» Task:
When a line in the data below includes "Branson", count it; then give only the total.

» Source material:
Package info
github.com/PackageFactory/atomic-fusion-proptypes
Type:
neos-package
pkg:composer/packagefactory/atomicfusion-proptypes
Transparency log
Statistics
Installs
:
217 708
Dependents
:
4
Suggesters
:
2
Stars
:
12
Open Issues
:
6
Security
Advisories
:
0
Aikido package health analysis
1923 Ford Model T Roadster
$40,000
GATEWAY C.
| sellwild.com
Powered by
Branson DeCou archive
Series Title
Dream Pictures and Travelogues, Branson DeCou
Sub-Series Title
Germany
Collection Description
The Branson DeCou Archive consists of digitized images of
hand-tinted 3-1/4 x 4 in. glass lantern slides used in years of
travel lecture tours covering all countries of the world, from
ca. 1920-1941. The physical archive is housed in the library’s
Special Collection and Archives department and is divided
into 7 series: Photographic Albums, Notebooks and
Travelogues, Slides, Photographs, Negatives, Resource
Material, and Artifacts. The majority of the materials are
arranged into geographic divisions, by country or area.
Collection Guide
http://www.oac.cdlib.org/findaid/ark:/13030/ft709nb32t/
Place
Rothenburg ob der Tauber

--

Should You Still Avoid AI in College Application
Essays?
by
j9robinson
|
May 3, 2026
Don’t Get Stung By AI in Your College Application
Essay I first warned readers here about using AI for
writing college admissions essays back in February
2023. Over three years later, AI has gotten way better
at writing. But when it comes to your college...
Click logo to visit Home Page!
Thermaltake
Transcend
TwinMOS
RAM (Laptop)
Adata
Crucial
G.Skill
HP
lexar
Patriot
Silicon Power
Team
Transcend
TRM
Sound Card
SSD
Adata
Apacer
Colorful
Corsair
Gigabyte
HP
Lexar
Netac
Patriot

---

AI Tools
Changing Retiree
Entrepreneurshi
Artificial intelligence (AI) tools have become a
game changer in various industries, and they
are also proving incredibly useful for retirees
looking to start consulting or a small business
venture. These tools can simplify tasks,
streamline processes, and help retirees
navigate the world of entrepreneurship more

» Expected answer:
3